Thursday, January 24, 2008

my friend and her friends

she only have Her.correction.she once had Her.come to think of it, she once had Him too. but when one night, she let detestation took control, that was the end of everything. well, it was also the start of something.something that she loathe. something that she regret.
she finds solace in her own world.the world she created with her friends. (but of course, there is this one particular friend that she never part herself with) friends that she trust.friends that she knows wont spill anything happened the night before to other people.most importantly, she she knows she can temporarily shut herself beneath her friends.
in a way, you can say that she's actually using her friends...but thats not the point here. anyway, the friends are all inanimate.for that she knows she can abuse them, use them without having to listen to silly jokes.without having to bear sarcastic remarks, and most importantly, not having to feel even more dejected.
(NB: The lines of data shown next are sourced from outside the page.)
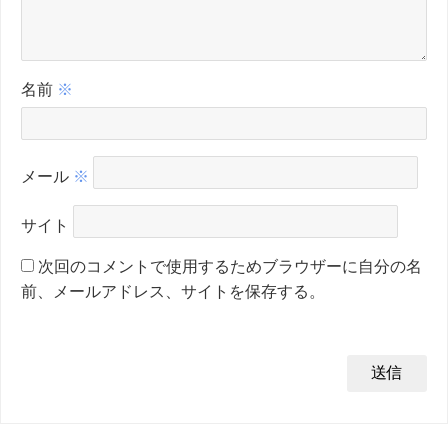
名前
※
メール
※
サイト
次回のコメントで使用するためブラウザーに自分の名
前、メールアドレス、サイトを保存する。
she love the smell of her friends.oh, when you see her with her friends, you'll know why.i suspect that the smell of it somehow reminds her of her babyhood.but i doubt that.i mean, do you really remember of your babyhood? but then again, she once told me that actually, she find that her friends could actually hide her from the thing that she's afraid of (mind you, there's too many things that she's afraid of.she is a living proof of someone who is paranoid about almost everything in this world)
i once caught her making out with her favourite friend.i wanted to do something to help, but i could not. i just let her do it till she finally dozed off. the next day, i can see the marks there.on the cheeks.but obviously, i think everybody can see the bulging marks under her small eyes. looks funny but i dont have the heart to make fun of her that day.
by the way, i feel it kind of weird the way she makes out with her friends. it is like she suffocate herself beneath her friend whenever she do it.sometimes she is like screaming her heart out but of course i cannot hear anything because she is covering her face with her friend. i once tought its a normal thing because i know some othe friends that do the same thing as she does when they try to sleep every night.you know, when you cover your face or half your face with your friend before you sleep every night...(oh, when i said friend, it means the pillow.shush! i know its crazy but she thinks those pillows are her friends.her only friends)
and a few days before, i caught her doing the same thing again. this time, i let her do it again. if i am not mistaken, she did it this time because she lost Her. she lost Her because she was accused of turning her back on Her. well, i dont think its a big deal but when she told me the whole story, i cried. i cried for not being able to do anything to help.but she told me that she will be fine.i doubt that.
because every night, i saw her fall asleep beneath her friends (most of the time, its her favourite friend) and i can smell the tears,i can hear the cry...even when she is not doing it. perhaps its because she has done it every day and so it left the smell of tears and the sound of cry lingering around the room.uh. i pity her.